Areas with high poverty rates also tend to have large minority populations. The U.S. Census Bureau reported in 2014 that about 26 percent of black citizens and 24 percent of Hispanics lived in poverty, compared to 10 percent of Caucasians. Many minority citizens work low-wage agricultural jobs: For instance, a 2013 California Research Bureau study found that 92 percent of California farmworkers are Latino.

The black population, too, experiences high poverty rates, especially in the South, where the Census Bureau estimated in 2010 that about 55 percent of black citizens live. According to the Population Reference Bureau, median household wealth among white households was nearly 18 times that of black households in 2011. This poverty gap is perpetuated by higher rates of homeownership among white residents, as well as higher average home values and income.

Poverty Levels By Race

Race and Hispanic Origin

Total Population Number In Poverty Poverty Rate
White, non-Hispanic 195,208 19,652 10.1%
Black 41,112 10,755 26.2%
Asian 17,790 2,137 12.0%
Hispanic (any race) 55,504 13,104 23.6%

Poverty data sourced from the U.S. Census Bureau. Numbers in thousands.
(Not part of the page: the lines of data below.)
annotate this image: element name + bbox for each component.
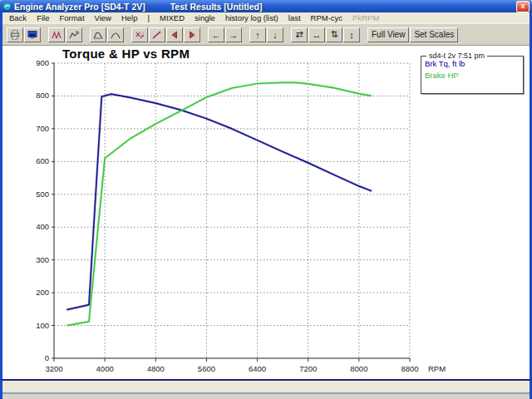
series-line-brk-tq-ft-lb — [66, 94, 372, 310]
compare-plot-icon — [135, 30, 145, 40]
toolbar-group: ↑↓ — [249, 27, 284, 42]
x-tick-label: 4000 — [96, 364, 114, 373]
window-title-doc: Test Results [Untitled] — [170, 2, 263, 12]
y-tick-label: 800 — [36, 91, 49, 100]
red-right-arrow-icon — [187, 30, 197, 40]
menu-item-view[interactable]: View — [90, 13, 116, 22]
chart-title: Torque & HP vs RPM — [62, 47, 190, 61]
y-tick-label: 200 — [36, 288, 49, 297]
legend-item-brake-hp: Brake HP — [421, 68, 523, 80]
toolbar-group — [48, 27, 83, 42]
y-tick-label: 900 — [36, 58, 49, 67]
app-window: Engine Analyzer Pro [SD4-T 2V] Test Resu… — [0, 0, 532, 399]
x-tick-label: 7200 — [299, 364, 317, 373]
y-tick-label: 600 — [36, 156, 49, 165]
toolbar-group — [90, 27, 125, 42]
x-tick-label: 4800 — [147, 364, 165, 373]
chart-area: 0100200300400500600700800900320040004800… — [2, 46, 530, 379]
menu-item-format[interactable]: Format — [54, 13, 89, 22]
compress-x-button[interactable]: ⇄ — [291, 27, 308, 42]
line-plot-button[interactable] — [149, 27, 165, 42]
multi-plot-button[interactable] — [48, 27, 65, 42]
zoom-plot-icon — [69, 30, 79, 40]
x-tick-label: 3200 — [45, 364, 62, 373]
menu-item-last[interactable]: last — [283, 13, 306, 22]
toolbar-group: Full ViewSet Scales — [367, 27, 459, 42]
menu-item-history-log-list[interactable]: history log (list) — [220, 13, 283, 22]
full-view-button[interactable]: Full View — [367, 27, 409, 42]
menu-separator: | — [143, 13, 155, 22]
dome-curve-button[interactable] — [107, 27, 124, 42]
screen-view-button[interactable] — [24, 27, 41, 42]
series-line-brake-hp — [66, 82, 372, 325]
y-tick-label: 300 — [36, 255, 49, 264]
line-plot-icon — [152, 30, 162, 40]
title-bar: Engine Analyzer Pro [SD4-T 2V] Test Resu… — [0, 0, 532, 12]
red-left-arrow-icon — [170, 30, 180, 40]
pan-left-button[interactable]: ← — [208, 27, 224, 42]
compare-plot-button[interactable] — [131, 27, 148, 42]
menu-item-help[interactable]: Help — [116, 13, 143, 22]
zoom-plot-button[interactable] — [66, 27, 82, 42]
x-tick-label: 8800 — [401, 364, 418, 373]
legend-items: Brk Tq, ft lbBrake HP — [421, 57, 523, 80]
multi-plot-icon — [52, 30, 62, 40]
menu-bar: BackFileFormatViewHelp|MIXEDsinglehistor… — [2, 12, 530, 23]
x-tick-label: 5600 — [198, 364, 215, 373]
x-axis-label: RPM — [428, 364, 446, 373]
toolbar-group: ⇄↔⇅↕ — [291, 27, 361, 42]
expand-y-button[interactable]: ↕ — [343, 27, 360, 42]
series-halo-brake-hp — [66, 82, 372, 325]
dome-curve-icon — [111, 30, 121, 40]
window-title-app: Engine Analyzer Pro [SD4-T 2V] — [14, 2, 145, 12]
peak-curve-button[interactable] — [90, 27, 106, 42]
window-frame: BackFileFormatViewHelp|MIXEDsinglehistor… — [0, 12, 532, 379]
y-tick-label: 700 — [36, 124, 49, 133]
toolbar-group — [131, 27, 201, 42]
pan-up-button[interactable]: ↑ — [249, 27, 266, 42]
plot-canvas: 0100200300400500600700800900320040004800… — [2, 46, 530, 379]
x-tick-label: 6400 — [249, 364, 266, 373]
expand-x-button[interactable]: ↔ — [308, 27, 325, 42]
set-scales-button[interactable]: Set Scales — [410, 27, 458, 42]
x-tick-label: 8000 — [350, 364, 367, 373]
compress-y-button[interactable]: ⇅ — [326, 27, 342, 42]
y-tick-label: 100 — [36, 321, 49, 330]
print-button[interactable] — [7, 27, 23, 42]
peak-curve-icon — [93, 30, 103, 40]
menu-item-pkrpm[interactable]: PkRPM — [347, 13, 384, 22]
menu-item-file[interactable]: File — [32, 13, 54, 22]
history-next-button[interactable] — [184, 27, 200, 42]
y-tick-label: 400 — [36, 222, 49, 231]
app-icon — [2, 2, 12, 11]
pan-down-button[interactable]: ↓ — [267, 27, 283, 42]
menu-item-rpm-cyc[interactable]: RPM-cyc — [306, 13, 348, 22]
pan-right-button[interactable]: → — [225, 27, 242, 42]
toolbar-group: ←→ — [208, 27, 243, 42]
menu-item-single[interactable]: single — [190, 13, 220, 22]
legend-box: sd4-t 2v 7:51 pm Brk Tq, ft lbBrake HP — [421, 56, 524, 94]
legend-caption: sd4-t 2v 7:51 pm — [426, 52, 487, 60]
menu-item-mixed[interactable]: MIXED — [155, 13, 190, 22]
window-bottom-frame — [0, 379, 532, 399]
toolbar-group — [7, 27, 42, 42]
history-prev-button[interactable] — [166, 27, 183, 42]
y-tick-label: 0 — [45, 353, 49, 362]
printer-icon — [10, 30, 20, 40]
toolbar: ←→↑↓⇄↔⇅↕Full ViewSet Scales — [2, 23, 530, 46]
close-button[interactable]: x — [516, 1, 530, 12]
menu-item-back[interactable]: Back — [4, 13, 32, 22]
monitor-icon — [27, 30, 37, 40]
series-halo-brk-tq-ft-lb — [66, 94, 372, 310]
y-tick-label: 500 — [36, 190, 49, 199]
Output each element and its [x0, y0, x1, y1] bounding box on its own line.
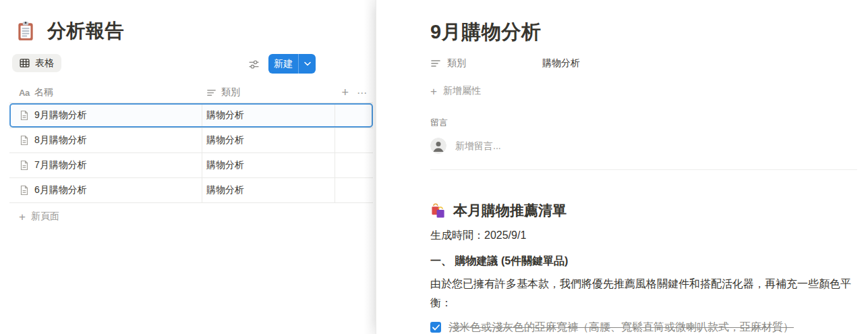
table-row[interactable]: 9月購物分析 購物分析 [9, 103, 373, 128]
todo-text[interactable]: 淺米色或淺灰色的亞麻寬褲（高腰、寬鬆直筒或微喇叭款式，亞麻材質） [449, 319, 794, 334]
new-entry-button[interactable]: 新建 [268, 54, 298, 74]
select-list-icon [430, 58, 441, 69]
row-category-cell[interactable]: 購物分析 [202, 153, 335, 177]
text-type-icon: Aa [19, 88, 30, 98]
property-row-category: 類別 購物分析 [430, 57, 857, 69]
row-category-cell[interactable]: 購物分析 [202, 128, 335, 152]
select-list-icon [206, 88, 216, 98]
database-table: Aa 名稱 類別 + ⋯ [9, 82, 373, 203]
clipboard-icon[interactable] [15, 20, 36, 42]
database-title: 分析報告 [47, 18, 124, 44]
property-label-group[interactable]: 類別 [430, 57, 542, 69]
shopping-bags-icon [430, 203, 446, 219]
comment-input[interactable] [455, 140, 857, 151]
body-paragraph: 由於您已擁有許多基本款，我們將優先推薦風格關鍵件和搭配活化器，再補充一些顏色平衡… [430, 275, 858, 312]
view-tab-table[interactable]: 表格 [12, 54, 61, 72]
row-title: 9月購物分析 [34, 109, 87, 121]
page-document-icon [19, 135, 30, 146]
new-entry-split-button[interactable]: 新建 [268, 54, 316, 74]
database-panel: 分析報告 表格 新建 [0, 0, 376, 334]
row-title: 8月購物分析 [34, 134, 87, 146]
page-document-icon [19, 160, 30, 171]
generated-time-text: 生成時間：2025/9/1 [430, 229, 857, 243]
page-title[interactable]: 9月購物分析 [430, 21, 857, 43]
content-heading[interactable]: 本月購物推薦清單 [453, 201, 567, 220]
row-name-cell[interactable]: 9月購物分析 [9, 103, 202, 128]
comment-input-row [430, 138, 857, 154]
row-title: 7月購物分析 [34, 159, 87, 171]
name-header-label: 名稱 [34, 86, 53, 99]
table-header-row: Aa 名稱 類別 + ⋯ [9, 82, 373, 103]
table-row[interactable]: 7月購物分析 購物分析 [9, 153, 373, 178]
category-column-header[interactable]: 類別 [202, 86, 335, 99]
new-entry-dropdown[interactable] [298, 54, 316, 74]
name-column-header[interactable]: Aa 名稱 [9, 86, 202, 99]
row-name-cell[interactable]: 7月購物分析 [9, 153, 202, 177]
category-header-label: 類別 [221, 86, 240, 99]
comments-section-label: 留言 [430, 117, 857, 129]
add-column-icon[interactable]: + [341, 86, 349, 99]
add-property-button[interactable]: + 新增屬性 [430, 85, 857, 97]
table-row[interactable]: 6月購物分析 購物分析 [9, 178, 373, 203]
page-document-icon [19, 185, 30, 196]
plus-icon: + [430, 86, 437, 97]
avatar [430, 138, 446, 154]
content-heading-row: 本月購物推薦清單 [430, 201, 857, 220]
row-category-cell[interactable]: 購物分析 [202, 178, 335, 202]
page-side-peek: 9月購物分析 類別 購物分析 + 新增屬性 留言 [376, 0, 868, 334]
section-heading-text: 一、 購物建議 (5件關鍵單品) [430, 254, 857, 269]
row-title: 6月購物分析 [34, 184, 87, 196]
page-document-icon [19, 110, 30, 121]
todo-checkbox-checked[interactable] [430, 322, 441, 333]
row-name-cell[interactable]: 6月購物分析 [9, 178, 202, 202]
plus-icon: + [19, 211, 26, 223]
section-divider [430, 169, 857, 170]
property-value[interactable]: 購物分析 [542, 57, 580, 69]
view-tab-label: 表格 [35, 57, 54, 69]
new-page-label: 新頁面 [31, 211, 59, 223]
row-category-cell[interactable]: 購物分析 [202, 103, 335, 128]
panel-edge-shadow [364, 0, 376, 334]
table-row[interactable]: 8月購物分析 購物分析 [9, 128, 373, 153]
tune-sliders-icon [248, 59, 260, 70]
check-icon [432, 325, 440, 331]
todo-item: 淺米色或淺灰色的亞麻寬褲（高腰、寬鬆直筒或微喇叭款式，亞麻材質） [430, 319, 857, 334]
view-options-button[interactable] [247, 57, 260, 71]
new-page-button[interactable]: + 新頁面 [9, 211, 59, 223]
database-title-row: 分析報告 [15, 18, 124, 44]
table-grid-icon [20, 58, 30, 68]
property-label: 類別 [447, 57, 466, 69]
chevron-down-icon [304, 61, 311, 66]
add-property-label: 新增屬性 [443, 85, 481, 97]
row-name-cell[interactable]: 8月購物分析 [9, 128, 202, 152]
The notable outlier on the list of areas with high poverty rates is San Juan. Though in some ways San Juan is free from the factors that drive the other places on the list into poverty — for instance, its economy is primarily dependent on manufacturing and tourism rather than agriculture — it has by far the highest percentage of residents under the poverty line among the 100 largest metropolitan areas in the country. San Juan also has the lowest median annual salary at $28,130.

San Juan faces a severe economic crisis and $72 billion in debt, accumulated after Congress phased out tax incentives that were once used to spur economic development by offering incentives to U.S. corporations with subsidiaries located on the island. Once the tax breaks were eliminated, Puerto Rico’s economy quickly shrank, causing widespread unemployment. However, in June 2016 the House passed the Puerto Rican Oversight, Management and Economic Stability Act. This debt-relief bill, should it pass the Senate, would establish an oversight board to enforce fiscal reforms, including attempts to restructure the island’s debt, which could point to an end in sight for San Juan’s economic crisis.